> [Assignment] Look through the listing and locate every line containing the word "from"; copy those lines.

> [Data for the task]

%%

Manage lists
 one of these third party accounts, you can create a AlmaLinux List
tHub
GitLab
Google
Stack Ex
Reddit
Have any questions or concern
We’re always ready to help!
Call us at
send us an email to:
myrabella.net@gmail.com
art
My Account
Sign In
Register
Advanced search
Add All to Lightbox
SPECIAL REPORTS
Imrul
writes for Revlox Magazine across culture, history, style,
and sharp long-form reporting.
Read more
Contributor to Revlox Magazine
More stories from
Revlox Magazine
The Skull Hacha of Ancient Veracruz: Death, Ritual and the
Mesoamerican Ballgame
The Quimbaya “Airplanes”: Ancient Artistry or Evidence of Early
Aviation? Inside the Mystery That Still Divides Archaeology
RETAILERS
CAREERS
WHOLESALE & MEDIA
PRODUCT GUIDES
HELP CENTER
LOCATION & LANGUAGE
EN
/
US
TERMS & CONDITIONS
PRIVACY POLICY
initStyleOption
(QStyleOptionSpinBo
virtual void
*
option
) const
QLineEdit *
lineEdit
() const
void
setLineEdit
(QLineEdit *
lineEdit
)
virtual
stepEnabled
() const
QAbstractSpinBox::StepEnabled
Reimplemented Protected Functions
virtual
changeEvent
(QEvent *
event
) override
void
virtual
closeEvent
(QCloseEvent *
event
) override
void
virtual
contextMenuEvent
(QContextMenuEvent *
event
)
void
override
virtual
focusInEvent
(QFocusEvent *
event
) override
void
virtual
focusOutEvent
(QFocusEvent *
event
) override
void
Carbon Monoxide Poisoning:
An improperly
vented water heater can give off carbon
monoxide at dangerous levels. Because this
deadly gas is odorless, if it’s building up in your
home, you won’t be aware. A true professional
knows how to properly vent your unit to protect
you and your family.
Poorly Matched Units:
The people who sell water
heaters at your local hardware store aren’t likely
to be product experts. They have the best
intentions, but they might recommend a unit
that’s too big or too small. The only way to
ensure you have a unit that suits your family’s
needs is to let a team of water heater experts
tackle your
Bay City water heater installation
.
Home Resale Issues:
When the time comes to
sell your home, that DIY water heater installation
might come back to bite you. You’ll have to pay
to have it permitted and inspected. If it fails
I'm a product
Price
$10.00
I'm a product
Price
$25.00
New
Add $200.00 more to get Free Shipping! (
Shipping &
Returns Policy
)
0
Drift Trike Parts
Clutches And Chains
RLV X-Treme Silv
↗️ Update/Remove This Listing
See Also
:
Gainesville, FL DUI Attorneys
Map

%%
%%

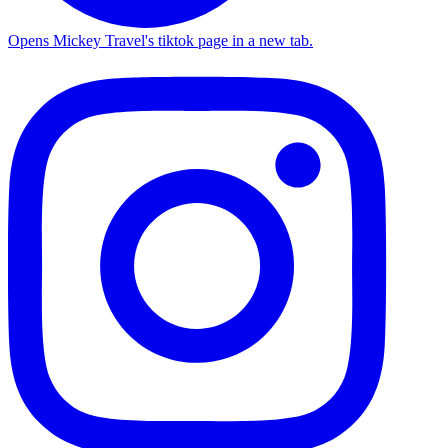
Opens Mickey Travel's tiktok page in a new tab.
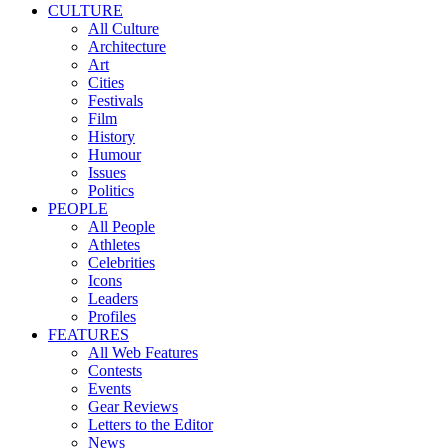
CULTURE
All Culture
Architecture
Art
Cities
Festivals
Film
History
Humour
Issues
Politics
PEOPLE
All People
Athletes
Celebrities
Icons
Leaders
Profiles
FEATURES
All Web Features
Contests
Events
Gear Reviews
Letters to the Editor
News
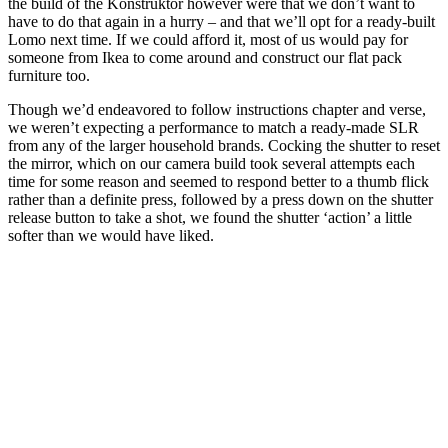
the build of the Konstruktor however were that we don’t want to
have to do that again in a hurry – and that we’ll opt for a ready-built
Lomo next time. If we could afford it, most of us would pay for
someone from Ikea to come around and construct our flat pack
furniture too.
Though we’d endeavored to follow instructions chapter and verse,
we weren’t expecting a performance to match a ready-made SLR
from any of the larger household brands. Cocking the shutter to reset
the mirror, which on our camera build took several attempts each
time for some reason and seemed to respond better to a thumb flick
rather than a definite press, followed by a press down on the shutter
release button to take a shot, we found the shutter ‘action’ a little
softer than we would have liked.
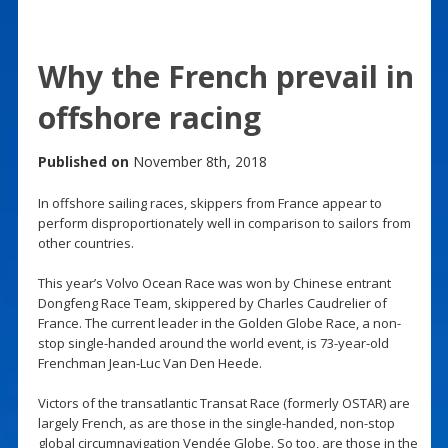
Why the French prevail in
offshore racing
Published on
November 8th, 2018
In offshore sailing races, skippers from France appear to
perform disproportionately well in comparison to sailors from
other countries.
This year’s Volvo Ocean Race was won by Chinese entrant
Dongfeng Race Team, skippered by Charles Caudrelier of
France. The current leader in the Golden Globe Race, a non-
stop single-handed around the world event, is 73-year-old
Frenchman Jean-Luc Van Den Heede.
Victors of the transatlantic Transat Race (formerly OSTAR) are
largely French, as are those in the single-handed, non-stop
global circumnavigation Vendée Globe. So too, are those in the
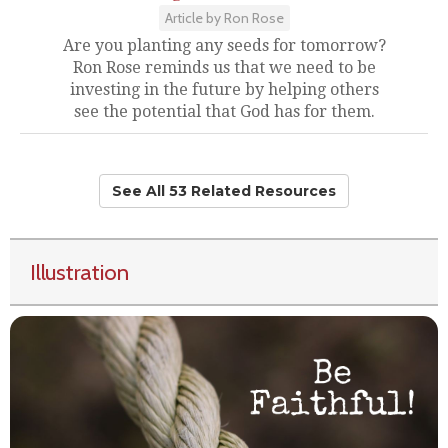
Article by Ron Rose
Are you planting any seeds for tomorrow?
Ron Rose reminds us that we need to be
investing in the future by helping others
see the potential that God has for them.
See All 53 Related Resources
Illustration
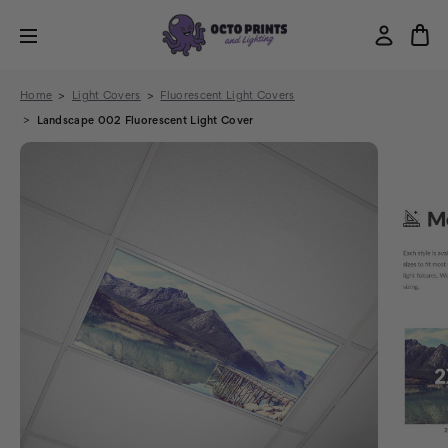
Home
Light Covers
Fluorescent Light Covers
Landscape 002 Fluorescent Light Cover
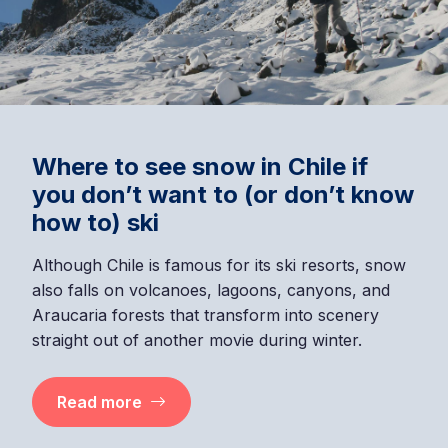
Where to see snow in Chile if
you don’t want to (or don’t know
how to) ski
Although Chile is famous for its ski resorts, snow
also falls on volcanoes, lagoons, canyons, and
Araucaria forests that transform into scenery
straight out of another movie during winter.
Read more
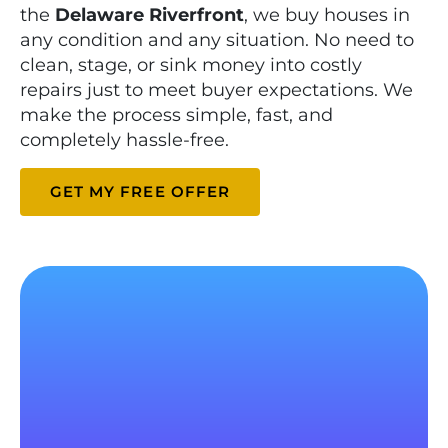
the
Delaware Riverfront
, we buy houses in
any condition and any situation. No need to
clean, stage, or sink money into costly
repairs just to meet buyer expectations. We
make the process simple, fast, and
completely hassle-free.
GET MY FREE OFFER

%%
%%

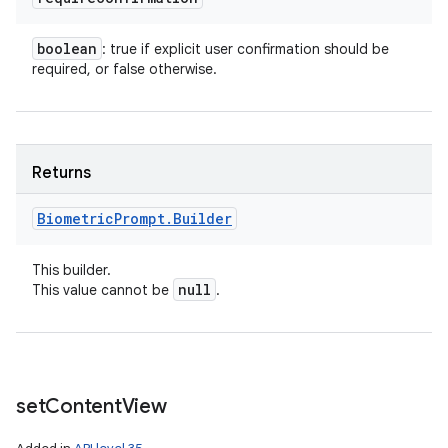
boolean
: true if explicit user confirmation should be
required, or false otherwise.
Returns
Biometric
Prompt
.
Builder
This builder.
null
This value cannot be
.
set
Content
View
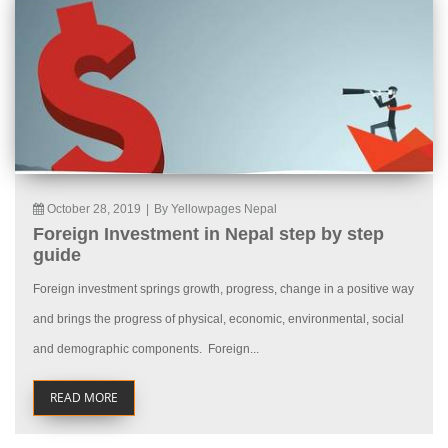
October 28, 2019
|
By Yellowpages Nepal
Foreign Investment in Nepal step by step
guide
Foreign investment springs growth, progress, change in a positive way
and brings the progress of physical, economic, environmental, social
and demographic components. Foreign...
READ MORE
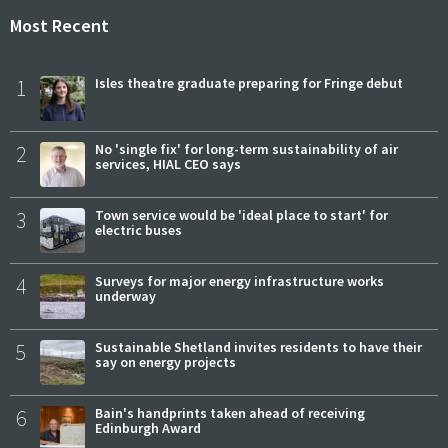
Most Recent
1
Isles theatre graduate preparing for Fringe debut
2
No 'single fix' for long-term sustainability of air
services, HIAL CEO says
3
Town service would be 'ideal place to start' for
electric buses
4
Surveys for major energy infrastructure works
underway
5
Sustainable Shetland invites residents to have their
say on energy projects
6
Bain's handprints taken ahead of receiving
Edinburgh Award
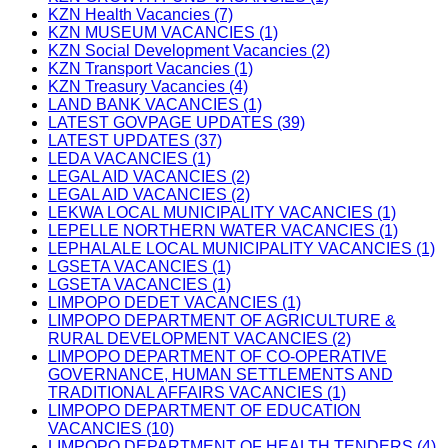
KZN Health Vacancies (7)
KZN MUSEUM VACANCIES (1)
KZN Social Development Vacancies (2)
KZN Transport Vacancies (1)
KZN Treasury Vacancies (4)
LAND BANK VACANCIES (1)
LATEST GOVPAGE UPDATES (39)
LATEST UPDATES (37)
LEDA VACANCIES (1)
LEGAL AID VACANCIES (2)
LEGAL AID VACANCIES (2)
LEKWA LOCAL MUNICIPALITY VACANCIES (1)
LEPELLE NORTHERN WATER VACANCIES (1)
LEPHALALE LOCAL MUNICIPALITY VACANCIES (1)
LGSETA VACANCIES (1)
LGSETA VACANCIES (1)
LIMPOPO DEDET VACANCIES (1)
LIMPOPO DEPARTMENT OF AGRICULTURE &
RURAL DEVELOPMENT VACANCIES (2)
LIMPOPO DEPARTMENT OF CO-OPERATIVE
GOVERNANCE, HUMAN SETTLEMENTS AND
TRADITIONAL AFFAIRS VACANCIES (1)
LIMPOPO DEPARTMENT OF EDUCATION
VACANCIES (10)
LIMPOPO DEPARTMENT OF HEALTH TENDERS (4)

%%

> [Result of the exercise]
More stories from
someone from Ikea to come around and construct our flat pack
from any of the larger household brands. Cocking the shutter to reset
In offshore sailing races, skippers from France appear to
perform disproportionately well in comparison to sailors from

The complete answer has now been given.